Gazprombank is the main financial institution in Russia that makes payments for gas supplied to foreign counterparties, says Artem Deev, head of the analytical department at AMarkets. — That is, the Europeans themselves (at least those who still receive raw materials from the Russian Federation) are absolutely not interested in initiating sanctions against the bank. It should not be forgotten that such proposals from Poland and the Baltic states are usually ignored by the European Commission as openly populist and deliberately counterproductive. With a high degree of probability, now the outcome will be the same, otherwise it will not be the initiators of the restrictions that will be hit, but other EU states that receive raw materials from Russia via the Turkish Stream — Bulgaria. Hungary, Serbia.

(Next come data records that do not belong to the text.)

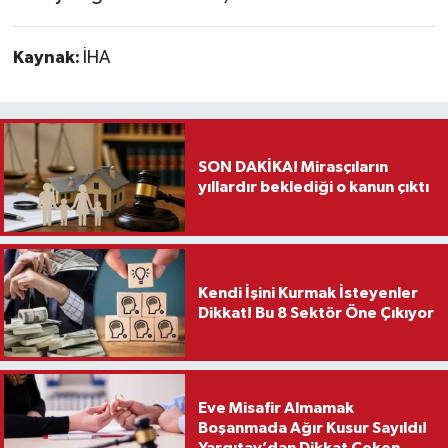
Kaynak:
İHA
SON DAKİKA! Mirasçıların
yıllardır beklediği o kanun çıktı
Kendi İşini Kurmak İsteyenler
Dikkat! Bu 8 Sektör Öne Çıkıyor
Eve Misafir Almamak
Boşanmada Ağır Kusur Sayıldı!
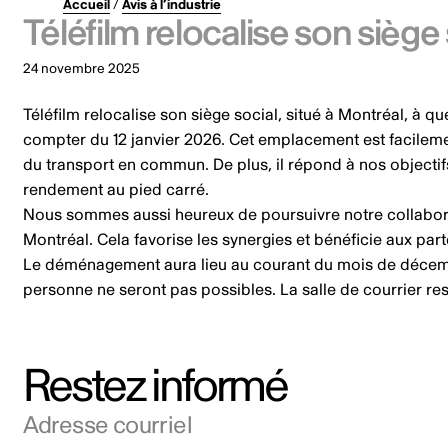
Accueil
/
Avis à l’industrie
Téléfilm relocalise son siège
24 novembre 2025
Téléfilm relocalise son siège social, situé à Montréal, à 
compter du 12 janvier 2026. Cet emplacement est facilemen
du transport en commun. De plus, il répond à nos objectif
rendement au pied carré.
Nous sommes aussi heureux de poursuivre notre collabor
Montréal. Cela favorise les synergies et bénéficie aux pa
Le déménagement aura lieu au courant du mois de décembr
personne ne seront pas possibles. La salle de courrier re
Restez informé
Adresse courriel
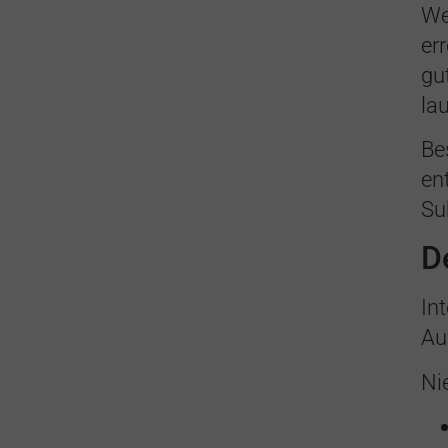
We
er
gu
la
Be
en
Su
D
In
Au
Ni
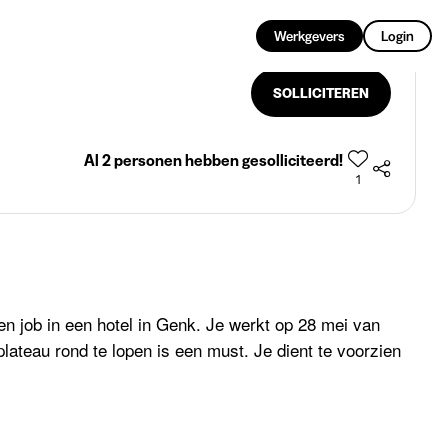
NL
Werkgevers
Login
SOLLICITEREN
Al 2 personen hebben gesolliciteerd!
1
n job in een hotel in Genk. Je werkt op 28 mei van
plateau rond te lopen is een must. Je dient te voorzien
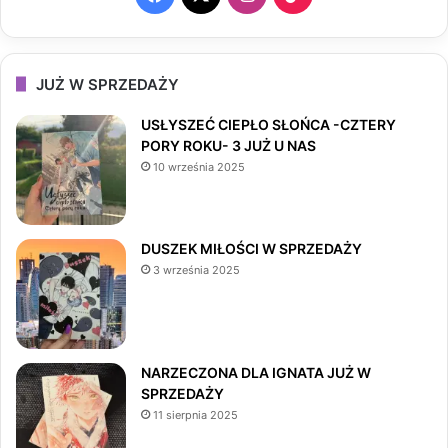
a
n
i
c
s
k
JUŻ W SPRZEDAŻY
e
t
T
USŁYSZEĆ CIEPŁO SŁOŃCA -CZTERY
PORY ROKU- 3 JUŻ U NAS
b
a
o
10 września 2025
o
g
k
o
r
DUSZEK MIŁOŚCI W SPRZEDAŻY
3 września 2025
k
a
m
NARZECZONA DLA IGNATA JUŻ W
SPRZEDAŻY
11 sierpnia 2025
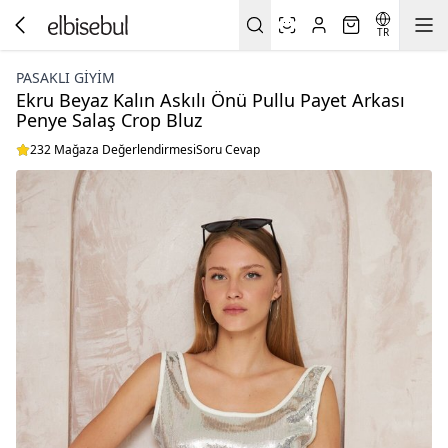
TR
PASAKLI GIYIM
Ekru Beyaz Kalın Askılı Önü Pullu Payet Arkası
Penye Salaş Crop Bluz
232 Mağaza Değerlendirmesi
Soru Cevap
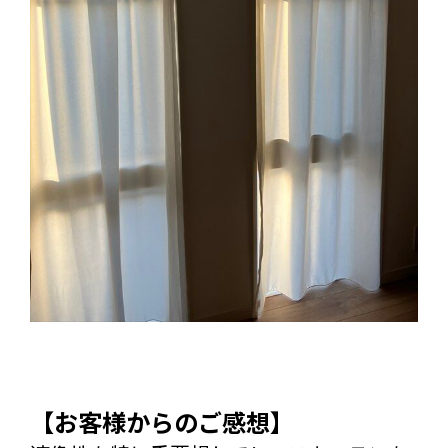
【お客様からのご感想】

Indeed, the proposed measure is fraught with additional problems for Gazprombank, to which European companies transfer dollars even under contracts with Gazprom. The credit institution exchanges this currency for rubles on the stock exchange, sending them then to Gazprom. This is how the mechanism of cross-border settlements for supplied gas works today, says Igor Yushkov, an expert at the Financial University under the Government of the Russian Federation. According to him, the bank's disconnection from SWIFT does not mean that it will no longer be possible to pay for Russian raw materials in dollars and euros. It's just that the process of transferring bank data will be delayed, and the costs for all participants in these operations will increase. Buyers will be able to redirect payments through alternative systems such as SPFS (Financial Messaging System launched by the Central Bank in 2014) or China's CIPS. So there will be no catastrophe, gas exports will not stop.
“It's clear why the initiative comes from Poland and the Baltic countries,” says Yushkov. — Warsaw does not interact with Gazprom in any way, since it was one of the first in the EU to refuse to switch to the ruble scheme in settlements. As for Latvia, Lithuania and Estonia, they have not officially terminated contracts with the supplier, they are just now trying to minimize purchases of Russian gas by continuing to pay for individual consignments through Gazprombank. Their political logic prevails over economic expediency.”
Exactly the same states proposed disconnecting Gazprombank from SWIFT in September 2022, when the 8th package of EU sanctions was being discussed, reminds Alexey Fedorov, TeleTrade analyst. Then their idea was naturally not supported, since an energy crisis was raging in Europe, and the heating season was ahead. Has the situation changed so much that the sanctions against Gazprombank have become a fait accompli, and not just at the level of disconnection from SWIFT, but at the level of freezing assets and blocking accounts? After all, then the Russian bank will not be able to interact with European counterparties at all.
“On the one hand, the threat remains: gas prices in Europe have dropped markedly, there are enough reserves in storage facilities,” Fedorov argues. – At the same time, over the past few decades, the EU has not yet had the experience of going through the period of preparation for the heating season and the simultaneous use of gas for current needs (electricity generation, industry) without supplies from Russia. Accordingly, from the point of view of energy security, it is not advisable for them to create such barriers themselves. In addition, Gazprombank has other options for exchanging information with European banks.”